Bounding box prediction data
* * * * * * * * *
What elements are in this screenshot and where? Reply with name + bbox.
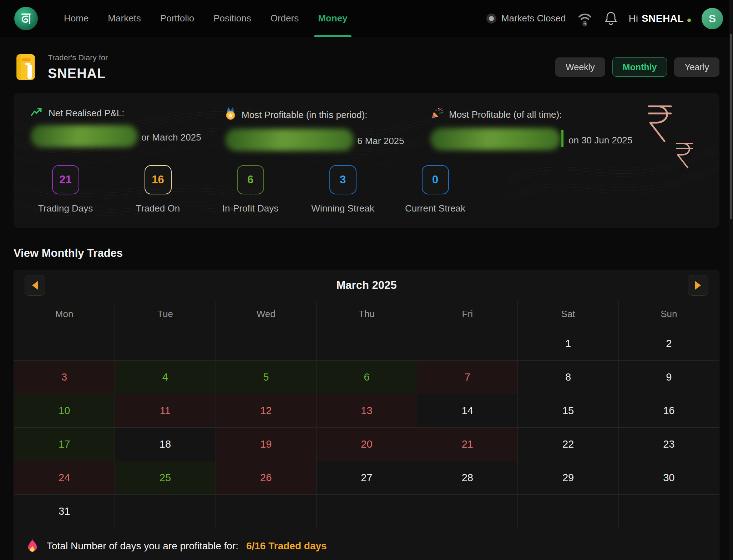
dayname-fri: Fri (417, 301, 517, 327)
greeting-word: Hi (628, 13, 638, 24)
nav-item-positions[interactable]: Positions (204, 0, 261, 37)
flame-icon (26, 538, 39, 554)
medal-icon (225, 107, 236, 123)
stat-label: Most Profitable (in this period): (242, 110, 368, 121)
badge-label: Current Streak (405, 203, 465, 214)
scrollbar-thumb[interactable] (730, 34, 732, 219)
summary-badge-in-profit-days: 6In-Profit Days (216, 165, 285, 214)
calendar-day-cell[interactable]: 23 (618, 428, 719, 461)
calendar-day-cell[interactable]: 13 (316, 394, 417, 427)
calendar-day-cell[interactable]: 17 (14, 428, 115, 461)
calendar-day-cell[interactable]: 18 (115, 428, 215, 461)
hidden-value-blob (430, 128, 561, 150)
calendar-day-cell[interactable]: 4 (115, 361, 215, 394)
period-toggle-monthly[interactable]: Monthly (612, 57, 667, 77)
calendar-week-row: 10111213141516 (14, 394, 719, 427)
hidden-value-blob (225, 129, 354, 151)
dayname-sat: Sat (517, 301, 618, 327)
calendar-day-cell[interactable]: 19 (216, 428, 316, 461)
user-avatar[interactable]: S (702, 8, 723, 29)
stat-value-row: on 30 Jun 2025 (430, 124, 702, 151)
stat-label: Net Realised P&L: (49, 108, 124, 119)
user-greeting: Hi SNEHAL (628, 13, 691, 24)
summary-badge-trading-days: 21Trading Days (31, 165, 100, 214)
calendar-day-cell[interactable]: 20 (316, 428, 417, 461)
calendar-day-cell[interactable]: 16 (618, 394, 719, 427)
summary-badge-winning-streak: 3Winning Streak (308, 165, 378, 214)
calendar-day-cell[interactable]: 31 (14, 495, 115, 528)
calendar-day-cell[interactable]: 3 (14, 361, 115, 394)
chevron-left-icon (32, 281, 38, 290)
next-month-button[interactable] (688, 275, 708, 296)
badge-label: Trading Days (38, 203, 93, 214)
footer-highlight: 6/16 Traded days (246, 540, 327, 552)
calendar-day-cell[interactable]: 2 (618, 327, 719, 360)
calendar-weeks: 1234567891011121314151617181920212223242… (14, 327, 719, 528)
market-status-dot-icon (486, 14, 496, 24)
section-title: View Monthly Trades (14, 247, 719, 260)
stat-value-row: or March 2025 (31, 121, 225, 148)
calendar-day-cell[interactable]: 7 (417, 361, 517, 394)
connection-wifi-icon[interactable] (576, 10, 593, 27)
calendar-day-cell[interactable]: 8 (517, 361, 618, 394)
calendar-day-cell[interactable]: 15 (517, 394, 618, 427)
calendar-day-cell[interactable]: 5 (216, 361, 316, 394)
calendar-empty-cell (316, 327, 417, 360)
calendar-week-row: 24252627282930 (14, 461, 719, 494)
page-scrollbar[interactable] (729, 0, 733, 560)
calendar-week-row: 17181920212223 (14, 427, 719, 461)
calendar-day-cell[interactable]: 12 (216, 394, 316, 427)
previous-month-button[interactable] (25, 275, 45, 296)
calendar-day-cell[interactable]: 21 (417, 428, 517, 461)
calendar-day-cell[interactable]: 1 (517, 327, 618, 360)
calendar-day-cell[interactable]: 28 (417, 461, 517, 494)
calendar-empty-cell (216, 495, 316, 528)
badges-row: 21Trading Days16Traded On6In-Profit Days… (31, 165, 702, 214)
navbar-right-cluster: Markets Closed Hi SNEHAL S (486, 8, 723, 29)
calendar-day-cell[interactable]: 24 (14, 461, 115, 494)
nav-item-home[interactable]: Home (54, 0, 98, 37)
nav-item-orders[interactable]: Orders (261, 0, 308, 37)
period-toggle-weekly[interactable]: Weekly (555, 57, 605, 77)
nav-item-portfolio[interactable]: Portfolio (151, 0, 204, 37)
calendar-day-cell[interactable]: 6 (316, 361, 417, 394)
stat-label: Most Profitable (of all time): (449, 109, 562, 120)
calendar-day-cell[interactable]: 10 (14, 394, 115, 427)
stat-date-text: or March 2025 (138, 132, 201, 148)
dhan-logo[interactable] (14, 7, 38, 30)
calendar-day-cell[interactable]: 22 (517, 428, 618, 461)
stat-card-1: Net Realised P&L:or March 2025 (31, 107, 225, 152)
period-toggle-yearly[interactable]: Yearly (674, 57, 719, 77)
badge-value-box: 21 (52, 165, 79, 194)
greeting-username: SNEHAL (642, 13, 684, 24)
calendar-day-cell[interactable]: 27 (316, 461, 417, 494)
nav-item-money[interactable]: Money (308, 0, 357, 37)
calendar-day-cell[interactable]: 29 (517, 461, 618, 494)
calendar-day-cell[interactable]: 25 (115, 461, 215, 494)
chevron-right-icon (695, 281, 701, 290)
calendar-day-cell[interactable]: 11 (115, 394, 215, 427)
calendar-week-row: 3456789 (14, 360, 719, 394)
calendar-empty-cell (115, 327, 215, 360)
calendar-month-title: March 2025 (14, 279, 719, 292)
summary-badge-current-streak: 0Current Streak (400, 165, 470, 214)
calendar-footer: Total Number of days you are profitable … (14, 528, 719, 560)
calendar-day-cell[interactable]: 14 (417, 394, 517, 427)
calendar-day-cell[interactable]: 26 (216, 461, 316, 494)
nav-item-markets[interactable]: Markets (98, 0, 150, 37)
diary-notebook-icon (14, 53, 37, 81)
calendar-empty-cell (417, 495, 517, 528)
dayname-wed: Wed (216, 301, 316, 327)
online-status-dot-icon (687, 19, 691, 22)
dhan-dha-glyph-icon (19, 11, 34, 26)
party-popper-icon (430, 107, 443, 122)
calendar-empty-cell (517, 495, 618, 528)
stats-row: Net Realised P&L:or March 2025Most Profi… (31, 107, 702, 152)
calendar-week-row: 31 (14, 494, 719, 528)
calendar-day-cell[interactable]: 30 (618, 461, 719, 494)
notifications-bell-icon[interactable] (604, 11, 618, 26)
calendar-day-cell[interactable]: 9 (618, 361, 719, 394)
stat-date-text: on 30 Jun 2025 (565, 135, 632, 151)
dayname-thu: Thu (316, 301, 417, 327)
market-status: Markets Closed (486, 13, 566, 24)
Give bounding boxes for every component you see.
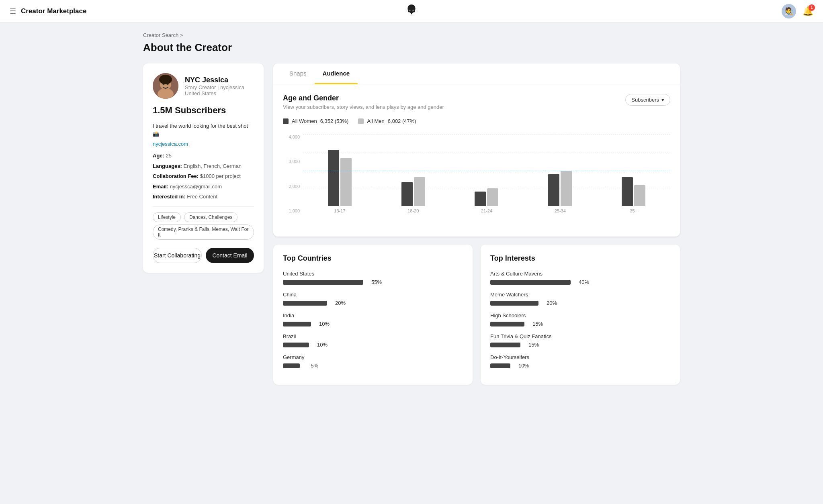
* * * * * * * * *
=== Exercise ===
What is needed is every entry above, repeated exactly, with the pictures dropped.

=== The answer ===
What elements are in this screenshot and where? Reply with name + bbox.
dayname-fri: Fri (417, 301, 517, 327)
greeting-word: Hi (628, 13, 638, 24)
nav-item-positions[interactable]: Positions (204, 0, 261, 37)
flame-icon (26, 538, 39, 554)
medal-icon (225, 107, 236, 123)
stat-label: Most Profitable (in this period): (242, 110, 368, 121)
badge-label: Current Streak (405, 203, 465, 214)
scrollbar-thumb[interactable] (730, 34, 732, 219)
summary-badge-in-profit-days: 6In-Profit Days (216, 165, 285, 214)
calendar-day-cell[interactable]: 23 (618, 428, 719, 461)
calendar-day-cell[interactable]: 13 (316, 394, 417, 427)
calendar-day-cell[interactable]: 17 (14, 428, 115, 461)
calendar-day-cell[interactable]: 18 (115, 428, 215, 461)
hidden-value-blob (430, 128, 561, 150)
calendar-day-cell[interactable]: 4 (115, 361, 215, 394)
period-toggle-monthly[interactable]: Monthly (612, 57, 667, 77)
calendar-week-row: 10111213141516 (14, 394, 719, 427)
hidden-value-blob (225, 129, 354, 151)
dayname-sat: Sat (517, 301, 618, 327)
calendar-day-cell[interactable]: 19 (216, 428, 316, 461)
user-avatar[interactable]: S (702, 8, 723, 29)
stat-value-row: on 30 Jun 2025 (430, 124, 702, 151)
stat-label: Net Realised P&L: (49, 108, 124, 119)
user-greeting: Hi SNEHAL (628, 13, 691, 24)
summary-badge-trading-days: 21Trading Days (31, 165, 100, 214)
calendar-day-cell[interactable]: 20 (316, 428, 417, 461)
calendar-day-cell[interactable]: 16 (618, 394, 719, 427)
summary-badge-winning-streak: 3Winning Streak (308, 165, 378, 214)
calendar-day-cell[interactable]: 31 (14, 495, 115, 528)
calendar-day-cell[interactable]: 3 (14, 361, 115, 394)
chevron-left-icon (32, 281, 38, 290)
next-month-button[interactable] (688, 275, 708, 296)
badge-label: Trading Days (38, 203, 93, 214)
footer-highlight: 6/16 Traded days (246, 540, 327, 552)
calendar-day-cell[interactable]: 2 (618, 327, 719, 360)
calendar-weeks: 1234567891011121314151617181920212223242… (14, 327, 719, 528)
market-status-dot-icon (486, 14, 496, 24)
section-title: View Monthly Trades (14, 247, 719, 260)
stat-value-row: or March 2025 (31, 121, 225, 148)
calendar-day-cell[interactable]: 7 (417, 361, 517, 394)
connection-wifi-icon[interactable] (576, 10, 593, 27)
calendar-day-cell[interactable]: 8 (517, 361, 618, 394)
calendar-day-cell[interactable]: 15 (517, 394, 618, 427)
calendar-day-cell[interactable]: 5 (216, 361, 316, 394)
calendar-empty-cell (316, 327, 417, 360)
calendar-week-row: 24252627282930 (14, 461, 719, 494)
page-scrollbar[interactable] (729, 0, 733, 560)
calendar-week-row: 17181920212223 (14, 427, 719, 461)
calendar-day-cell[interactable]: 12 (216, 394, 316, 427)
previous-month-button[interactable] (25, 275, 45, 296)
calendar-day-cell[interactable]: 21 (417, 428, 517, 461)
calendar-day-cell[interactable]: 1 (517, 327, 618, 360)
calendar-day-cell[interactable]: 28 (417, 461, 517, 494)
calendar-empty-cell (216, 495, 316, 528)
badges-row: 21Trading Days16Traded On6In-Profit Days… (31, 165, 702, 214)
navbar-right-cluster: Markets Closed Hi SNEHAL S (486, 8, 723, 29)
calendar-day-cell[interactable]: 24 (14, 461, 115, 494)
nav-item-home[interactable]: Home (54, 0, 98, 37)
nav-item-orders[interactable]: Orders (261, 0, 308, 37)
period-toggle-weekly[interactable]: Weekly (555, 57, 605, 77)
nav-item-portfolio[interactable]: Portfolio (151, 0, 204, 37)
calendar-day-cell[interactable]: 6 (316, 361, 417, 394)
stat-label: Most Profitable (of all time): (449, 109, 562, 120)
calendar-day-cell[interactable]: 10 (14, 394, 115, 427)
stat-date-text: or March 2025 (138, 132, 201, 148)
dhan-logo[interactable] (14, 7, 38, 30)
calendar-day-cell[interactable]: 22 (517, 428, 618, 461)
stat-card-1: Net Realised P&L:or March 2025 (31, 107, 225, 152)
period-toggle-yearly[interactable]: Yearly (674, 57, 719, 77)
badge-value-box: 21 (52, 165, 79, 194)
greeting-username: SNEHAL (642, 13, 684, 24)
calendar-day-cell[interactable]: 27 (316, 461, 417, 494)
nav-item-money[interactable]: Money (308, 0, 357, 37)
calendar-day-cell[interactable]: 29 (517, 461, 618, 494)
calendar-day-cell[interactable]: 25 (115, 461, 215, 494)
chevron-right-icon (695, 281, 701, 290)
calendar-day-cell[interactable]: 11 (115, 394, 215, 427)
calendar-week-row: 3456789 (14, 360, 719, 394)
calendar-empty-cell (115, 327, 215, 360)
calendar-month-title: March 2025 (14, 279, 719, 292)
summary-badge-current-streak: 0Current Streak (400, 165, 470, 214)
calendar-footer: Total Number of days you are profitable … (14, 528, 719, 560)
calendar-day-cell[interactable]: 14 (417, 394, 517, 427)
calendar-day-cell[interactable]: 26 (216, 461, 316, 494)
nav-item-markets[interactable]: Markets (98, 0, 150, 37)
diary-notebook-icon (14, 53, 37, 81)
calendar-empty-cell (417, 495, 517, 528)
dayname-wed: Wed (216, 301, 316, 327)
online-status-dot-icon (687, 19, 691, 22)
dhan-dha-glyph-icon (19, 11, 34, 26)
party-popper-icon (430, 107, 443, 122)
calendar-empty-cell (517, 495, 618, 528)
stats-row: Net Realised P&L:or March 2025Most Profi… (31, 107, 702, 152)
calendar-week-row: 31 (14, 494, 719, 528)
calendar-day-cell[interactable]: 30 (618, 461, 719, 494)
notifications-bell-icon[interactable] (604, 11, 618, 26)
calendar-day-cell[interactable]: 9 (618, 361, 719, 394)
stat-date-text: on 30 Jun 2025 (565, 135, 632, 151)
dayname-thu: Thu (316, 301, 417, 327)
market-status: Markets Closed (486, 13, 566, 24)
Give bounding boxes for every component you see.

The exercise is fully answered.